* [Exercise requirements]: Please output all of the entries exactly and omit any images they hold.

═════ Data in this exercise ═════

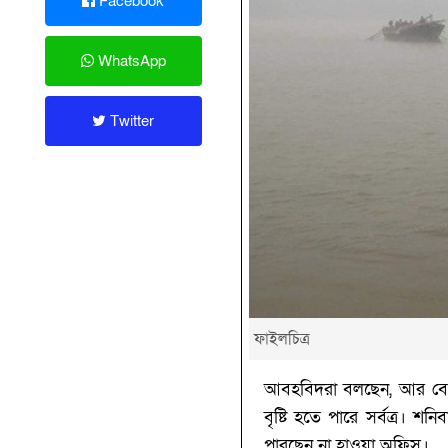
Facebook
WhatsApp
Twitter
ফাইলচিত্র
আবহবিদরা বলছেন, আর বেশি
বৃষ্টি হতে পারে সর্বত্র। 
পারছেন না হাওয়া অফিস।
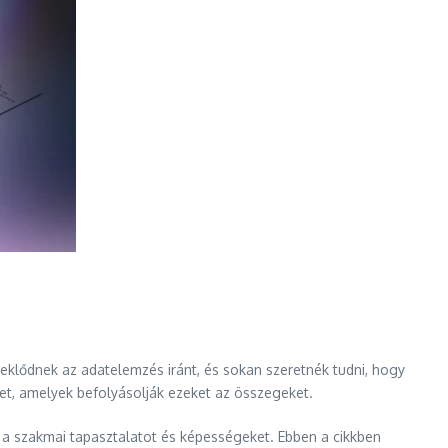
deklődnek az adatelemzés iránt, és sokan szeretnék tudni, hogy
ket, amelyek befolyásolják ezeket az összegeket.
t a szakmai tapasztalatot és képességeket. Ebben a cikkben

═════

* [Reply]:
Facebook
WhatsApp
Twitter
ফাইলচিত্র
আবহবিদরা বলছেন, আর বেশি
বৃষ্টি হতে পারে সর্বত্র। 
পারছেন না হাওয়া অফিস।
deklődnek az adatelemzés iránt, és sokan szeretnék tudni, hogy
ket, amelyek befolyásolják ezeket az összegeket.
t a szakmai tapasztalatot és képességeket. Ebben a cikkben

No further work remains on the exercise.